2. It is not necessary to discuss whether the cognizance taken by the learned Magistrate fell within Clause (b) or Clause (c) of Section 190(1) of the Code, because we are of the opinion that in either of the cases it was the duty of the Assistant Public Prosecutor to assist the Court in the conduct of the case. In the above referred decision of Abhinandan Jha (1968 Cri LJ 97) (SC) the Supreme Court has observed that in such cases the matter falls within Clause (b) of Section 190(1) of the Code. It was contended that reference to Clause (b) of Section 190(1) was a printing mistake because really speaking the matter falls within Clause (c) which says that the Magistrate can take cignizance of any offence 'from information received from any person other than a police officer or upon his own knowledge that such offence has been committed'. It was pointed out that when the Magistrate refuses to act on the police report, and proceeds with the matter after taking cognizance, he does take cognizance 'upon his own knowledge' which he has gathered after perusing the police papers, and therefore, the cognizance would be under Clause (c) of Section 190(1). Be that as it may, the question which is involved in this matter is whether the respondent could have refused to assist the Court even if the case was covered by Clause (c) of Section 190(1) of the Code.

3. The Assistant Public Prosecutors are appointed under Section 25 of the Cr. P.C. Sub-section (1) of this section says that they are appointed 'to conduct prosecutions in Courts of Magistrates' by the State Government. Sub-section (3) of Section 26 says that where no Assistant Public Prose' cutor is available for the purpose of any particular case, the District Magistrate may appoint any other person to be the Assistant public Prosecutor in charge of that case.

4. It is apparent that where a particular person is appointed as Assistant Public Prosecutor by the State Government under Sub-section (1), or by the District Magistrate under Sub-section (3), of Section 25, his duty is 'to conduct prosecutions in Courts of Magistrates' on behalf of the State. Therefore, we have to look to the duties which the Assistant Public Prosecutor is expected to perform rather than the authority which appoints him. Now, when a Magistrate takes cognizance of an offence not on receiving a complaint from a private complainant, but either on a police report under Clause (b), or upon his own knowledge under Clause (c) of Section 190(1) of the Code, it is the duty of the Assistant Public Prosecutor to conduct the case in the Court of that Magistrate. The matter would be different if the case falls under Clause (d), because in that event, it is for the complainant, who approaches the Court, to arrange for his representation in Court, But if the matter falls either under Clause (b) or Clause (c), it is only the Assistant Public Prosecutor who can discharge his duties for the simple reason that the case in question is not a private case, but is a case in which the State itself is interested. It cannot be said that the State is interested only when cognizance is taken on a police report. State would be equally interested in the prosecution even when the Magistrate takes cognizance of the offence 'upon his own knowledge', in whatever way he gathers this knowledge. Under these circumstances we agree with the learned Magistrate that the respondent could not have refused to conduct the case and to assist the Court.

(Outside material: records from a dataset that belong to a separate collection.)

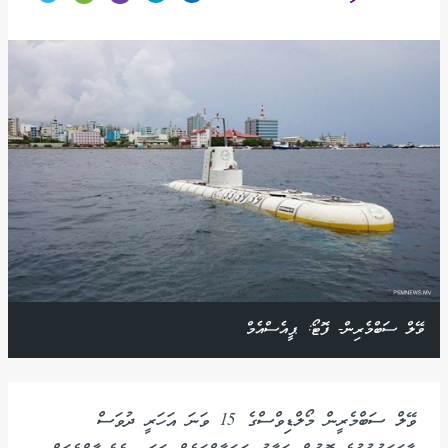
ވޭލް ސަބްމެރިން- ފޮޓޯ: ޕީއެސްއެމް
ވޭލް ސަބްމެރީން މޯލްޑިވްސްގެ 15 ވަނަ އަހަރީ ދުވަސް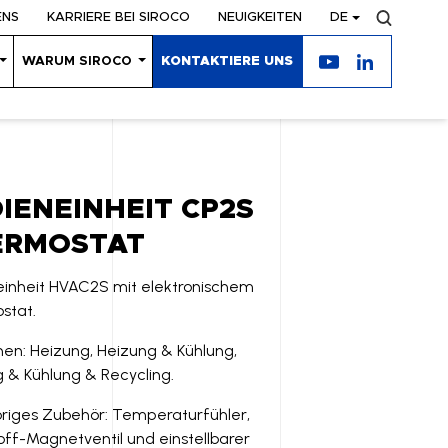
ENS
KARRIERE BEI SIROCO
NEUIGKEITEN
DE
WARUM SIROCO
KONTAKTIERE UNS
IENEINHEIT CP2S
ERMOSTAT
inheit HVAC2S mit elektronischem
stat.
nen: Heizung, Heizung & Kühlung,
 & Kühlung & Recycling.
riges Zubehör: Temperaturfühler,
off-Magnetventil und einstellbarer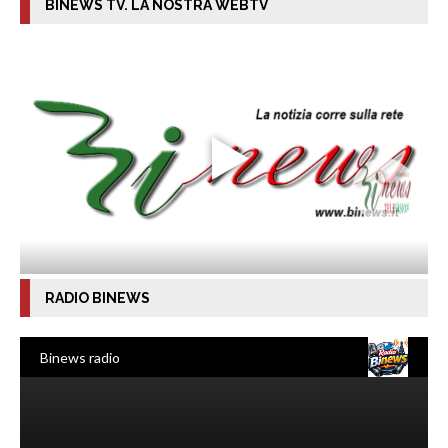
BINEWS TV. LA NOSTRA WEBTV
RADIO BINEWS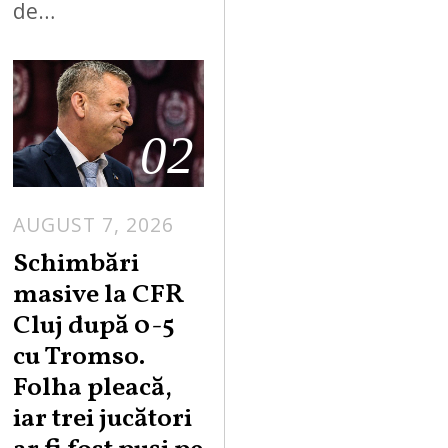
de…
02
AUGUST 7, 2026
Schimbări
masive la CFR
Cluj după 0-5
cu Tromso.
Folha pleacă,
iar trei jucători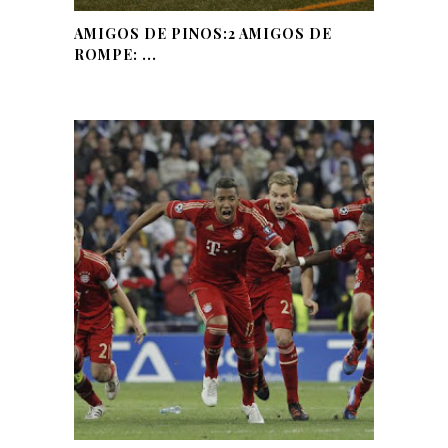
AMIGOS DE PINOS:2 AMIGOS DE
ROMPE: ...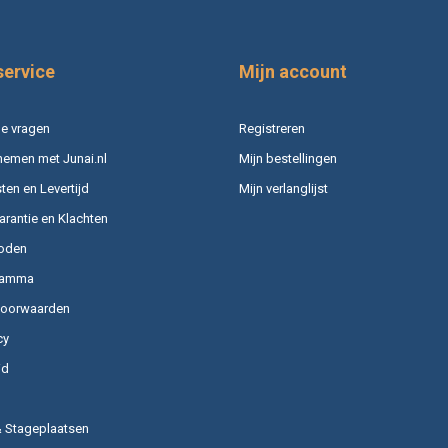
service
Mijn account
e vragen
Registreren
nemen met Junai.nl
Mijn bestellingen
en en Levertijd
Mijn verlanglijst
arantie en Klachten
oden
ramma
voorwaarden
cy
id
& Stageplaatsen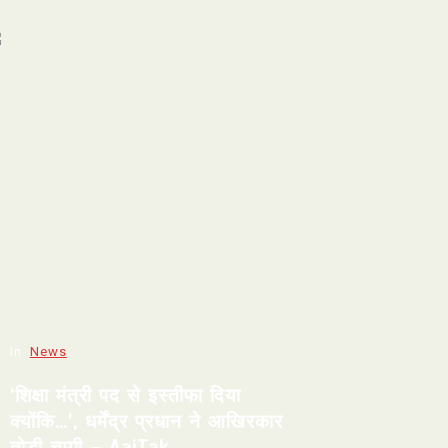
In
News
‘शिक्षा मंत्री पद से इस्तीफा दिया
क्योंकि…’, धर्मेंद्र प्रधान ने आखिरकार
तोड़ी चुप्पी – AajTak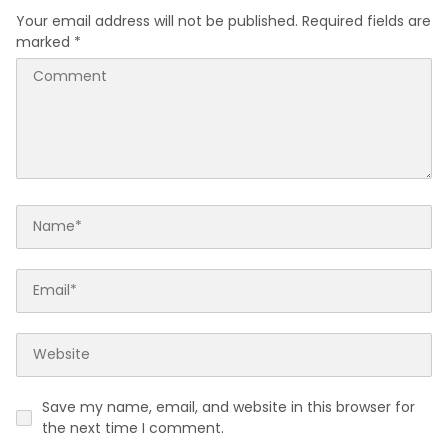
Your email address will not be published.
Required fields are
marked
*
Save my name, email, and website in this browser for
the next time I comment.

5. The question, however, is whether this is a fit case in which any action should be taken against the respondent for refusing to conduct the case before the Magistrate. We find that the respondent has refused to conduct the case under a bona fide, though wrong, belief as regards the legal position. As the legal position is now clear, Shri Ramesh Chand, the learned Advocate of the respondent states that the respondent is now prepared to conduct the case. Under the circumstances, we do not find this to be a case in which we should take any action for punishing the respondent for his refusal to conduct the case before the Magistrate. The legal position having been clarified, it is hoped that the respondent will henceforth act according to this clarification. With these observations, this contempt matter is disposed of.